People are often confused as to what appliances should be PAT Tested – the simple answer is that ‘if it has a plug on, it should be tested.’
Actually, it is more simple to explain that any appliance which has mains electricity going into it should be checked. This means that all computers, kettles, washing machines, firdges, microwave ovens, fax machines, printers, DVD players, radios, PA equipment, guitar amps, electric drills, angle grinders, jig saws, coffee machines, kettles, water coolers and photocopiers should be checked.
What about equipment which is fastened to the wall?
This would be regarded as ‘fixed equipment’ and should be wired directly to the mains. An example of this would be a wall heater, a big industrial machine, or an air-con unit built into the wall or ceiling. These do not come under the umbrella of PAT testing (although they are still electrical appliances) and so should be checked by an electrician, or someone competent to isolate them and reconnect them safely.
What about Low Voltage Appliances?
Actually, you might be surprised to realise that appliances powered by the mains (230Volts in the UK) are actually called ‘Low Voltage’ appliances.

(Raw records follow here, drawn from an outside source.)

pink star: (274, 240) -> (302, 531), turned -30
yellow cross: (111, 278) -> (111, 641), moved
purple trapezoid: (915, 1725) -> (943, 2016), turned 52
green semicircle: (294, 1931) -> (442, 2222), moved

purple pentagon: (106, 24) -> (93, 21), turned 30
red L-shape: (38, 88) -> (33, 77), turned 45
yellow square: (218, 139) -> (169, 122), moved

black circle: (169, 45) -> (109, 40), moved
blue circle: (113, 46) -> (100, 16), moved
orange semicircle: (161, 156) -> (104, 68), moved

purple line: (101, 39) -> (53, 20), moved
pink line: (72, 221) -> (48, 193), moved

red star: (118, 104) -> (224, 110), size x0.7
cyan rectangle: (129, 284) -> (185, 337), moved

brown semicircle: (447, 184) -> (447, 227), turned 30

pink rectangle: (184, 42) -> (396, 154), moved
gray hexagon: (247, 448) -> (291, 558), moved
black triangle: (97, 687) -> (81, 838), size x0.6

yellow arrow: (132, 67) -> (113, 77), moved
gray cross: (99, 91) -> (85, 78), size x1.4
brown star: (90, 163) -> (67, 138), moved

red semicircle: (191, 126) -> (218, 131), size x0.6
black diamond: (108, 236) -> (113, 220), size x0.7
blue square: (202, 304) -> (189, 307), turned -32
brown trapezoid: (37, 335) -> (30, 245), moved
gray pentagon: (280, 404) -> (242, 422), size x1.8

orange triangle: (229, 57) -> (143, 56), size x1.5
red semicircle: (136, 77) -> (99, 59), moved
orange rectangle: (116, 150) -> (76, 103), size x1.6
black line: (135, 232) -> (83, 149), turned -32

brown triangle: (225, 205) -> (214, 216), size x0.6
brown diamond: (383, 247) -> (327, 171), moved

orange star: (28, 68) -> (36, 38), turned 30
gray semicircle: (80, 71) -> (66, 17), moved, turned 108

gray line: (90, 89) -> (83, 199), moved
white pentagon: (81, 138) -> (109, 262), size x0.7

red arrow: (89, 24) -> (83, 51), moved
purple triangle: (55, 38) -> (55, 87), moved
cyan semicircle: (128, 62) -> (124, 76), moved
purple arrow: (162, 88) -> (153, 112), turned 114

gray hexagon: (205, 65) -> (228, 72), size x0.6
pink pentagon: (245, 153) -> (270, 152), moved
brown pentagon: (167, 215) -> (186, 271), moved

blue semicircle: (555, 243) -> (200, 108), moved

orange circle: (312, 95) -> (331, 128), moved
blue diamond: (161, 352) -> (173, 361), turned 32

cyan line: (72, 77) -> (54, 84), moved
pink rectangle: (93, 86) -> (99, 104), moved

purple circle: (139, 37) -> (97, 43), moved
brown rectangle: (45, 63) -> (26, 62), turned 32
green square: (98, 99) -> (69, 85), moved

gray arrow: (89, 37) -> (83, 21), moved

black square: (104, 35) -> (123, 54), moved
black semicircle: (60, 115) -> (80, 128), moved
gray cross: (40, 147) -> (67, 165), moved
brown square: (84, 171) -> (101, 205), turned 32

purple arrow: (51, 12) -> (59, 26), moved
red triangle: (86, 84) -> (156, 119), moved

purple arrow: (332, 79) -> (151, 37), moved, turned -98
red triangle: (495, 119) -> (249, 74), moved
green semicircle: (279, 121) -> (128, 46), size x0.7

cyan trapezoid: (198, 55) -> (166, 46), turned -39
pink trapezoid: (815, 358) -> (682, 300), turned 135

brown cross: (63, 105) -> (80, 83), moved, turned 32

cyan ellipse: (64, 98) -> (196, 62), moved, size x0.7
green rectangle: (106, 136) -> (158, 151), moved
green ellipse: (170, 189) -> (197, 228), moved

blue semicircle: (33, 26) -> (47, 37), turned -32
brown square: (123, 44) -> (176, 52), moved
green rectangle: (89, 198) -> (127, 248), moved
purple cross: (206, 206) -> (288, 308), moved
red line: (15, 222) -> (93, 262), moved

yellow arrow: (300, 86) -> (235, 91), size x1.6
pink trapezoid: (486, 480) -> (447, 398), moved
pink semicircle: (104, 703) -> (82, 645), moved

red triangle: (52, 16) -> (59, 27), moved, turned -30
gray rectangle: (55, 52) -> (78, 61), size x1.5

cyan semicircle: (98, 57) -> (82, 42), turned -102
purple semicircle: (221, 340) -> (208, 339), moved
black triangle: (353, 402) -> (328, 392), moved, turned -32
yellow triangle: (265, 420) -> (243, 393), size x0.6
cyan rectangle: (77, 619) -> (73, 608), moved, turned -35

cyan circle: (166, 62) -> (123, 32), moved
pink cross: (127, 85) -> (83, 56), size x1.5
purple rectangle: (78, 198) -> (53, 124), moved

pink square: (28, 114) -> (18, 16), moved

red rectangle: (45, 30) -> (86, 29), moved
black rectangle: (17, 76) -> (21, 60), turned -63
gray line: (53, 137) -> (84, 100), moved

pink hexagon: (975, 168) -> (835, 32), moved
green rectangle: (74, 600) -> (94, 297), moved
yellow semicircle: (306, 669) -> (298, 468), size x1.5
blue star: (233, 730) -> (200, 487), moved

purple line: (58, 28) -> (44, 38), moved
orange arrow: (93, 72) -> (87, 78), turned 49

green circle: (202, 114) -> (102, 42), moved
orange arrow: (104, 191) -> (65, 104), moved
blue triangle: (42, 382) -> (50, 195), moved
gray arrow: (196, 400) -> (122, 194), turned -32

But there are a growing number of appliances in use now which are Extra Low Voltage – usually around 9 or 12 Volts, and these include mobile phones, MP3 players, many IT devices and even some larger appliances such as computer monitors and printers. A laptop and a cordless power tool will also be Extra Low Voltage. This means that those appliances will NOT need to be regularly checked, unless there is a good reason why they need to be safe. However, the devices which power them, either the charger or the power supply will have mains going into it, and so will need to be checked. In the case of a laptop, the power supply (and also the power supply mains lead) will need to be checked, but there would not be a need to check the laptop itself. Extra Low Voltage appliances are sometimes referred to as ‘ES1’ – ES stands for ‘Energy Source.’